The extent to which forage species can influence enteric methane emissions of pastured ruminants is not known under Canadian conditions. In New Zealand, Waghorn et al. (2002) fed sheep a wide range of fresh cut, good quality forages and observed a two-fold range in methane emissions, from 11.5 g CH4 kg-1 DMI with birdsfoot trefoil to 25.7 g CH4 kg-1 DMI with a ryegrass, white clover pasture. All forages were delivered to the animal daily and had a DM digestibility of 70 % or greater. Animals grazing on pasture have the ability to be more selective than animals in this feeding trial, therefore the possibility exists that differences between forage species is even greater for pastured animals.

An 11% increase in calf growth is huge. But I suspect that the issue isn't legumes per se, it is protein, or nitrogen at the chemical level. Legumes are often higher protein than many grasses since they produce their own nitrogen in symbiosis with soil bacteria that fix atmospheric nitrogen. Increasing the nitrogen ratio in the rumen in many instances accomplishes what the researchers observed. Digestion is faster and more complete, which reduces methane emissions while increasing the benefit to the animal, especially growing calves that require more protein.
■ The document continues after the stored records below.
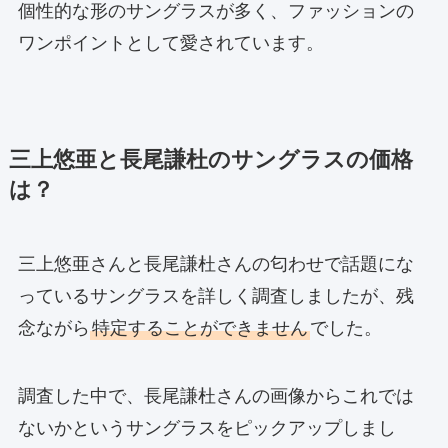
個性的な形のサングラスが多く、ファッションの
ワンポイントとして愛されています。
三上悠亜と長尾謙杜のサングラスの価格
は？
三上悠亜さんと長尾謙杜さんの匂わせで話題にな
っているサングラスを詳しく調査しましたが、残
念ながら
特定することができません
でした。
調査した中で、長尾謙杜さんの画像からこれでは
ないかというサングラスをピックアップしまし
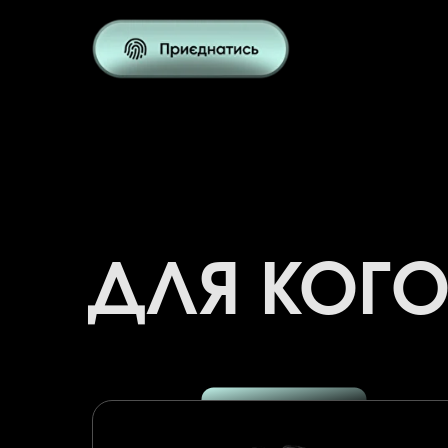
ДЛЯ КОГО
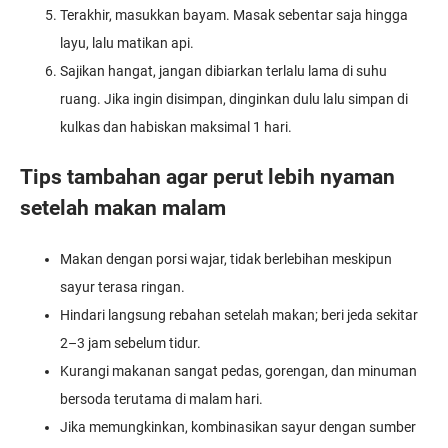
Terakhir, masukkan bayam. Masak sebentar saja hingga
layu, lalu matikan api.
Sajikan hangat, jangan dibiarkan terlalu lama di suhu
ruang. Jika ingin disimpan, dinginkan dulu lalu simpan di
kulkas dan habiskan maksimal 1 hari.
Tips tambahan agar perut lebih nyaman
setelah makan malam
Makan dengan porsi wajar, tidak berlebihan meskipun
sayur terasa ringan.
Hindari langsung rebahan setelah makan; beri jeda sekitar
2–3 jam sebelum tidur.
Kurangi makanan sangat pedas, gorengan, dan minuman
bersoda terutama di malam hari.
Jika memungkinkan, kombinasikan sayur dengan sumber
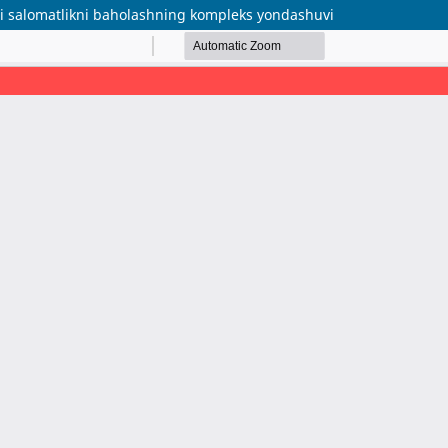
qali salomatlikni baholashning kompleks yondashuvi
More can be done. Nitrogen levels aren't the only consideration.

All methanogen species can utilize hydrogen ions (H2) to reduce CO2 in the production of CH4 as this reaction is thermodynamically favorable to the organisms. Availability of H2 in the rumen is determined by the proportion of end products resulting from fermentation of the ingested feed. Processes that yield propionate and cell dry matter act as net proton-using reactions, whereas a reaction that yields acetate results in a net proton increase (Hegarty, 1999). Other substrates available to methanogens include formate, acetate, methanol, methylamines, dimethyl sulfide and some alcohols, however, only formate has been documented as an alternative methane precursor in the rumen (Jones, 1991).
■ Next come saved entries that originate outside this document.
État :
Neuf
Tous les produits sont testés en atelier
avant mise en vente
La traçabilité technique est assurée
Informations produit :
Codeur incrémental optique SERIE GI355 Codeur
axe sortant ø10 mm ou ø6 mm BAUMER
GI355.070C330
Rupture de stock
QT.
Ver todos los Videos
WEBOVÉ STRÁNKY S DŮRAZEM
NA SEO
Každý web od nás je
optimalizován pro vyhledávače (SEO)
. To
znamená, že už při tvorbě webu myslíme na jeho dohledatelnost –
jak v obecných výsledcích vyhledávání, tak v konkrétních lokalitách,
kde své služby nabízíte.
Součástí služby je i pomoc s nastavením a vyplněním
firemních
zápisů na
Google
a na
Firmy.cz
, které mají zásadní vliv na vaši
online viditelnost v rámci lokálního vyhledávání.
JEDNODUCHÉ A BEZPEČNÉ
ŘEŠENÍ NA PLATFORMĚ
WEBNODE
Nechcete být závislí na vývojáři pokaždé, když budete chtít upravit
Symbiotic relationships are known to exist between methanogens and rumen microflora. The maintenance of a low ruminal partial pressure for H2 can increase yield of acetate and increase the energy yield for methanogens as well as other microbes such as Ruminococcus albus (Wolin and Miller, 1988). Some methanogens are ingested by, and live within protozoa as metabolically active endosymbiots. Findlay et al. (1994) suggests that these endosymbiotic methanogens may generate 37 % of rumen CH4 emissions. Further, Stumm et al. (1982) has estimated that 10 - 20 % of rumen methanogens may be attached to the outer surface of protozoa, with attachment increasing 10 to 100 fold after feeding as compared to before feeding. Thus, a wide range of factors can influence the enteric CH4 emissions due to a direct or indirect impact on microbial populations and activity levels.
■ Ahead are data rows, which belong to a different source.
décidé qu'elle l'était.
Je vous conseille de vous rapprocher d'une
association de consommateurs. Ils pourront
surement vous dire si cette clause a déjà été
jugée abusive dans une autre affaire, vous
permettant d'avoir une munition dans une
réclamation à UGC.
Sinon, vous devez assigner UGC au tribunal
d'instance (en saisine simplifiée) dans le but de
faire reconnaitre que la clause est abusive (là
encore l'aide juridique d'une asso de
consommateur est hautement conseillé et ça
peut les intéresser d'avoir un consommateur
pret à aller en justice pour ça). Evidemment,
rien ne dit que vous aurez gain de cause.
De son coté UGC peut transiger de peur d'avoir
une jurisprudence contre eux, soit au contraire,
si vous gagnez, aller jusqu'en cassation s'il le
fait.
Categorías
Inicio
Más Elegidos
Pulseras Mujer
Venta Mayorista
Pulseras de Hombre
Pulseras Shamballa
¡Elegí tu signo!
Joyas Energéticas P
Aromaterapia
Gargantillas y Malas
There is speculation and some supporting data for the use of char as a dietary supplement. Much of it is shrouded in fuzzy nativist religion and mostly advocated as a method to produce manure doped with char. Char that is well wetted and steeped in urine or "manure teas" more quickly benefits soil by providing substrate for microorganisms. But the similarity of enteric fermentation to decomposition of organic matter in soil suggests that the true benefit may be in providing substrate and attachment points for rumen microflora. If so there could be further reduction of methane production and emission, and further increase in energy yield for ruminant growth.